An artist’s impression of the Cuxhaven Raid

Island spring-time

The interwar period heralded something of an economic renaissance and the introduction of large-scale tourism for Heligoland. In the 1930s it annually drew 30,000 visitors with enhanced spending power to patronise the new fashionable drinking establishments and expensive gift shops. Adolf Hitler’s Nazi consolidation of power saw a rebuilding of the island’s fortifications. Hitler harboured other grand plans for Heligoland (an anti-aircraft fortress and a gigantic new naval base intended to rival the Royal Navy’s one) but these never came to fruition.

During the Second World War, Heligoland was the site of another early aerial/sea battle between GB and Germany and the onset of the global conflict in 1939. After the Allies gained the upper hand over Germany and it’s Axis partners, the British RAF subjected the fortified island to great devastation (over a two-day period in April 1945 7,000 bombs were dropped on the island, resulting in the flattening of the middle section of Hauptinsel).

Allied victory in the war did not mean a respite from the British destruction for the island. GB having taken interim charge of Heligoland, once again cleared the island of the local population and used it as a bomb-testing range over the next seven years. This assault included a British “Big Bang” (6,700 tonnes of explosives on one single day), thought to be the single largest non-nuclear explosions ever!) [Jan Rüger, Heligoland: Britain, Germany and the Struggle for the North Sea, (2016)].

German Federal Republic stamp commemorating the 1952 hand-back

Cold War sacrifice

After the war, the devastated state of the island proved good propaganda fodder for the new West German Federal government, allowing it to represent itself as “an emblem of German victimhood and nationalism“. In 1952, the Brits, preoccupied with the wider Western imperatives of the day (the Cold War), gave the tiny archipelago back to the West Germans as an inducement to bind them and their influential chancellor Adenauer firmly to the Western anti-Soviet camp [ibid.].
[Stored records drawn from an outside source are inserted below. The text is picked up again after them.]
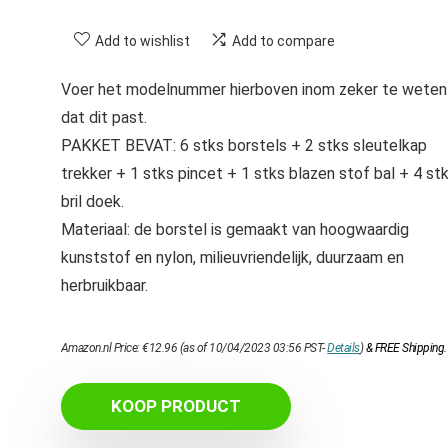
Add to wishlist
Add to compare
Voer het modelnummer hierboven inom zeker te weten
dat dit past.
PAKKET BEVAT: 6 stks borstels + 2 stks sleutelkap
trekker + 1 stks pincet + 1 stks blazen stof bal + 4 st
bril doek.
Materiaal: de borstel is gemaakt van hoogwaardig
kunststof en nylon, milieuvriendelijk, duurzaam en
herbruikbaar.
Amazon.nl Price:
€
12.96
(as of 10/04/2023 03:56 PST-
Details
)
&
FREE Shipping
.
KOOP PRODUCT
In peace, once more the rocky island reverted to a pleasant holiday destination for continental (mainly German) day-trippers. In the early 1960s Heligoland rebuilt it’s tourist industry and the island was transformed yet again into a modern holiday resort with attractive duty-free benefits and a new spa complex. The present ambience of the born-again island has been likened to “the understated charm of a classic British seaside resort, a miniature Scarborough transplanted into the middle of the German Bight”. Contemporary Heligoland and it’s harbour has also resumed its earlier role as a venue for yacht races. [Waterson, loc.cit.; Rüger, loc.cit.].

Germany’s only Hochseeinsel

For all they have suffered materially and emotionally as a consequence of British misrule, in war and in peace—the betrayals, the dismissive lack of consultation, the physical devastation—the Heligolanders seem to have buried that sorry chapter in the past. The German tourist spiel for the island depicts it as Deutschlands einzige meersinsel (“Germany’s only sea island”), projecting images of quaint and colourful fishermen’s harbourside cottages. Phrases such as “offshore oasis of relaxation”, “a unique natural setting(and)mild maritime climate” litter the pages of published promos (www.germany.travel/).

Footnote: Promised resort lifestyle aside, contemporary Heligoland eschews many of the trappings of modernity for a more minimalist if not entirely back-to-basics existence—no autos, no bicycles (push-scooters and hiking the prevailing modes of transport), no high-rise, no internet, no invasive smells, noises or sounds of industry—a diet of peace and tranquility and migratory bird-watching, befitting Heligoland’s curative, get-away-from-it-all role over much of it’s history.

Heligoland crest

︻︻︻︻︻︻︻︻︻︻︻︻︻︻︻︻︻︻︻︻︻︻︻︻︻︻︻︻︻︻︻︻︻︻︻︻︻︻︻︻︻

these days the island also has a crater-shaped Mittelland (middle land), thanks to the British bomb-testing program of the Forties and early Fifties

severe storm action has massively altered the geology of Heligoland over the centuries…until 1720 the two islands were connected [‘Heligoland’, Wikipedia, http://en.m.wikipedia.org]

today they number around 1,500-2,500

Lord Salisbury, the architect of the exchange, had first had to overcome staunch internal opposition to the relinquishment of Heligoland, not least from Queen Victoria herself

three German light cruisers and one torpedo-boat was sunk

this has been a recurring motif with Heligoland, GB’s disposal of the island in 1890 was likewise done without consulting the 2,000 inhabitants of Heligoland

offshore island

Bungan’s ‘Baronial’ Castle: 100 Years on the Headland

Built Environment, Geography, Memorabilia, Racial politics, Regional History, Social History, Visual Arts

The northern coastline of suburban Sydney, with its abundance of picturesque beaches, is a magnet in summer for many visitors from far and near. One of the less frequented of the Northern Beaches, owing to its relative inaccessibility and lack of a rock pool, is Bungan Beach.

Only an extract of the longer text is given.